→ What the exercise asks:
From the entries below, write out exactly the lines between the line holding "ore: tra loro" and the line holding "M.SI., mengatakan dengan", inclusive, excluding any pictures.

::::

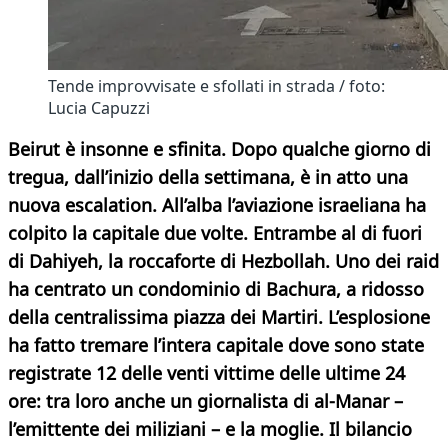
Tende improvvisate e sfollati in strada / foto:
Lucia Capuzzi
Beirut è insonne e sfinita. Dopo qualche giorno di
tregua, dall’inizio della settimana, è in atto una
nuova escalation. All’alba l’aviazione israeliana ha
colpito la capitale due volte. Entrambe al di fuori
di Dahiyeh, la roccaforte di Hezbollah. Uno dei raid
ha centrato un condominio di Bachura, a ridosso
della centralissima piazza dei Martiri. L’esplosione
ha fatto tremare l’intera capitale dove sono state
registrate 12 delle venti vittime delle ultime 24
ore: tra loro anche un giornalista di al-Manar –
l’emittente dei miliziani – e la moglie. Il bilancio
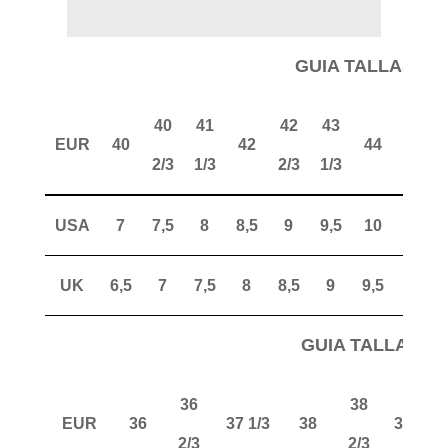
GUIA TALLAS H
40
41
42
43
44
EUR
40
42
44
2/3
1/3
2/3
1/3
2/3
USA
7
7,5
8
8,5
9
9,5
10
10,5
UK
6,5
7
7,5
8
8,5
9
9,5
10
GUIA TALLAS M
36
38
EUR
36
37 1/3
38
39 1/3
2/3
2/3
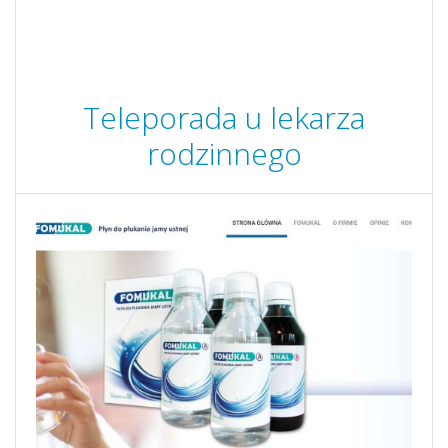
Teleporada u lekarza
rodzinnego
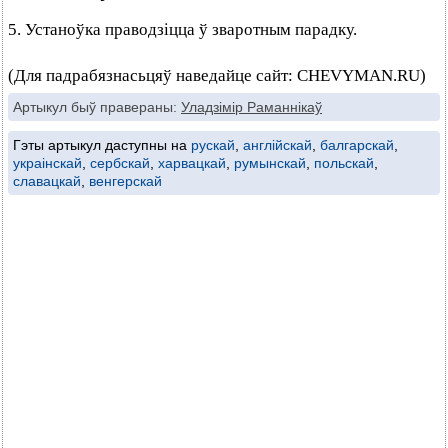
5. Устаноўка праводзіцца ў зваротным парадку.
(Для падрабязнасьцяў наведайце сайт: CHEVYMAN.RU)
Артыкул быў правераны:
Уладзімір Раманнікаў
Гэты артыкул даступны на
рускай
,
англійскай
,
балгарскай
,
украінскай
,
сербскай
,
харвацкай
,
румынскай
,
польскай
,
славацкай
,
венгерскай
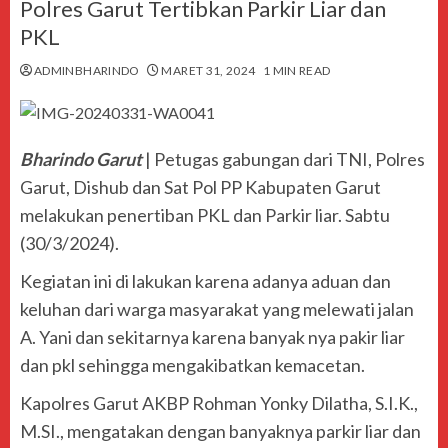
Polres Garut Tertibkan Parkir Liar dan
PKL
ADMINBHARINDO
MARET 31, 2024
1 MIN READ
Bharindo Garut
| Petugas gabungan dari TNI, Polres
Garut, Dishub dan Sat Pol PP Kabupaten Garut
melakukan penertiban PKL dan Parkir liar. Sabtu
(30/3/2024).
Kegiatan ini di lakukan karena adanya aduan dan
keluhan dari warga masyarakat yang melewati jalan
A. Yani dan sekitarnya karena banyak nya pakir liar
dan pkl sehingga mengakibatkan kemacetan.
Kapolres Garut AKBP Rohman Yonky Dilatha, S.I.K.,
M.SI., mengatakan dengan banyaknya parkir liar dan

::::

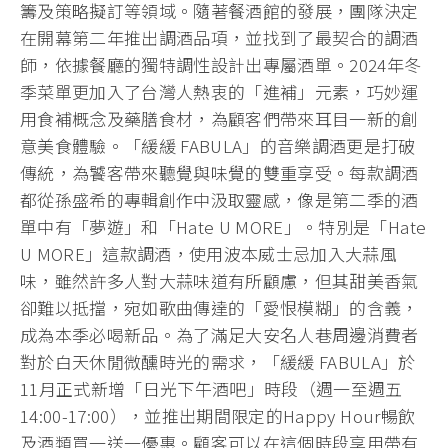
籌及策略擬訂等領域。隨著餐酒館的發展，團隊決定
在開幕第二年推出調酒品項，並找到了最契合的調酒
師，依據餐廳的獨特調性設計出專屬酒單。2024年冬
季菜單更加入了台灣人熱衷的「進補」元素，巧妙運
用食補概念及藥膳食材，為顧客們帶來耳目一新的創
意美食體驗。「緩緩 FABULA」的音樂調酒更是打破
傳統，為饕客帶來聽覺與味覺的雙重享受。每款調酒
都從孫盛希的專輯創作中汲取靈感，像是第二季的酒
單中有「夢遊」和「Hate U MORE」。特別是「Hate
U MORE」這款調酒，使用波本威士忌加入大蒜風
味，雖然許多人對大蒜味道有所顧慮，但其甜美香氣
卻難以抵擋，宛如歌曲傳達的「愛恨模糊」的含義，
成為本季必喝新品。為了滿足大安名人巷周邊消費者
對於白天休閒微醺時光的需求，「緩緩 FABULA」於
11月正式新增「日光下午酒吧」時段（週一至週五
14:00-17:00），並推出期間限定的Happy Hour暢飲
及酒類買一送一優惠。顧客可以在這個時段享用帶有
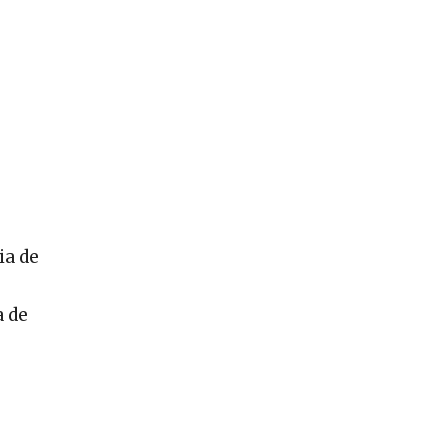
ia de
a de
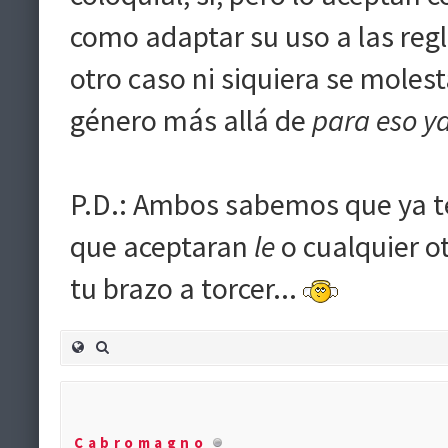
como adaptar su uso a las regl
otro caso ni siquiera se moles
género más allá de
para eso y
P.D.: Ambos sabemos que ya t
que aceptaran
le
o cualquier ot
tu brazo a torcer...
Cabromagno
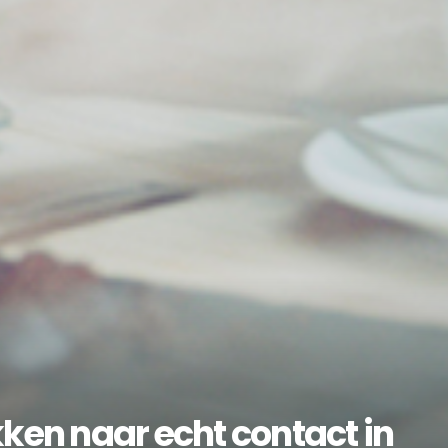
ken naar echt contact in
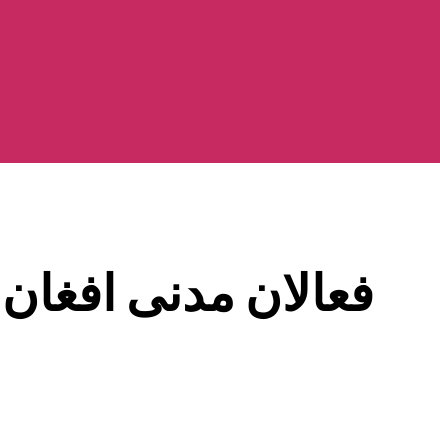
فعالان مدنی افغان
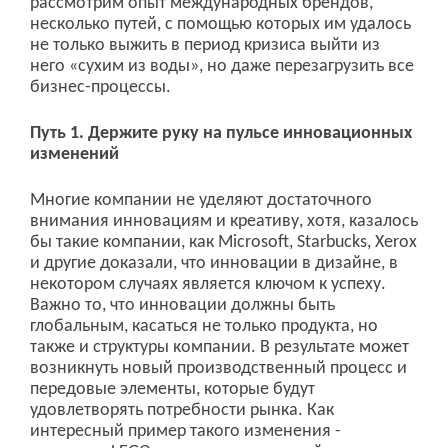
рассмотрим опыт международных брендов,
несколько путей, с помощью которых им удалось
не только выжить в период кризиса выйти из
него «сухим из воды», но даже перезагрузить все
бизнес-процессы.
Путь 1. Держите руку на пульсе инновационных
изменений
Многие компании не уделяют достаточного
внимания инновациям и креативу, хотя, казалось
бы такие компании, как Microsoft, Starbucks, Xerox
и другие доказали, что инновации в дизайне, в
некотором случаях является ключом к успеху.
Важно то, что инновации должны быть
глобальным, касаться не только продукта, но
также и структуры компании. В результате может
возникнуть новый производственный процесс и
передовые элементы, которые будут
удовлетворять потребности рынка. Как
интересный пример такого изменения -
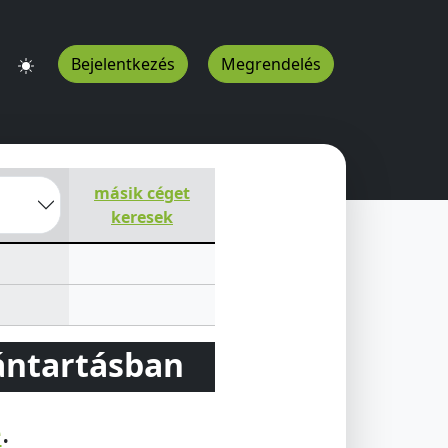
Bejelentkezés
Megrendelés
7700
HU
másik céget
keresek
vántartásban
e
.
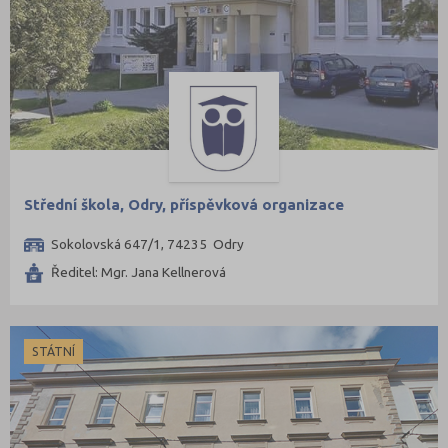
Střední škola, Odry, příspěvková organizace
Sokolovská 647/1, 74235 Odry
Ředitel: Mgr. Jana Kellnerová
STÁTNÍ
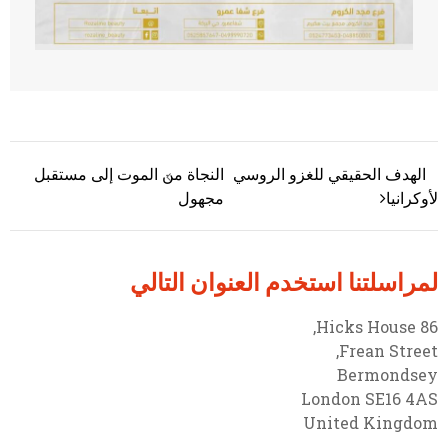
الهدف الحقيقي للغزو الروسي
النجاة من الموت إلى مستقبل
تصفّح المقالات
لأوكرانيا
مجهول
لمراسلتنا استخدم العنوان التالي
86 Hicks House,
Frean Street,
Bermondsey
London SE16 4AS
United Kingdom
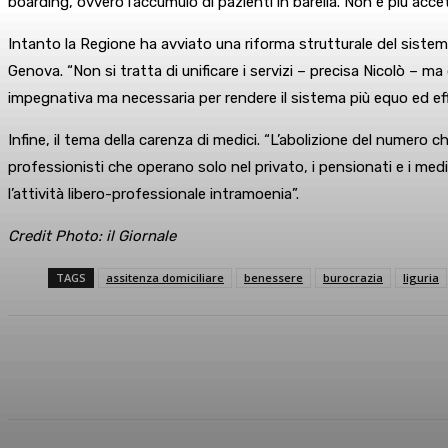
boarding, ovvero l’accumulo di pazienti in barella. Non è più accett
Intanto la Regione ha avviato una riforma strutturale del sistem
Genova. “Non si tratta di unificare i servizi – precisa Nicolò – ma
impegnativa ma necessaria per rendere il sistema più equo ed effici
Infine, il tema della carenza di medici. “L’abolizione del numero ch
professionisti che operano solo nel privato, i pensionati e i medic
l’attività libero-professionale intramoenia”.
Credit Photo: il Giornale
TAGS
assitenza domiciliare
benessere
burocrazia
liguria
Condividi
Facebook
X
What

::::

→ Output for this task:
ore: tra loro anche un giornalista di al-Manar –
l’emittente dei miliziani – e la moglie. Il bilancio
GUIA TALLAS H
40
41
42
43
44
EUR
40
42
44
2/3
1/3
2/3
1/3
2/3
USA
7
7,5
8
8,5
9
9,5
10
10,5
UK
6,5
7
7,5
8
8,5
9
9,5
10
GUIA TALLAS M
36
38
EUR
36
37 1/3
38
39 1/3
2/3
2/3
Teleporada u lekarza
rodzinnego
5. Устаноўка праводзіцца ў зваротным парадку.
(Для падрабязнасьцяў наведайце сайт: CHEVYMAN.RU)
Артыкул быў правераны:
Уладзімір Раманнікаў
Гэты артыкул даступны на
рускай
,
англійскай
,
балгарскай
,
украінскай
,
сербскай
,
харвацкай
,
румынскай
,
польскай
,
славацкай
,
венгерскай
Polres Garut Tertibkan Parkir Liar dan
PKL
ADMINBHARINDO
MARET 31, 2024
1 MIN READ
Bharindo Garut
| Petugas gabungan dari TNI, Polres
Garut, Dishub dan Sat Pol PP Kabupaten Garut
melakukan penertiban PKL dan Parkir liar. Sabtu
(30/3/2024).
Kegiatan ini di lakukan karena adanya aduan dan
keluhan dari warga masyarakat yang melewati jalan
A. Yani dan sekitarnya karena banyak nya pakir liar
dan pkl sehingga mengakibatkan kemacetan.
Kapolres Garut AKBP Rohman Yonky Dilatha, S.I.K.,
M.SI., mengatakan dengan banyaknya parkir liar dan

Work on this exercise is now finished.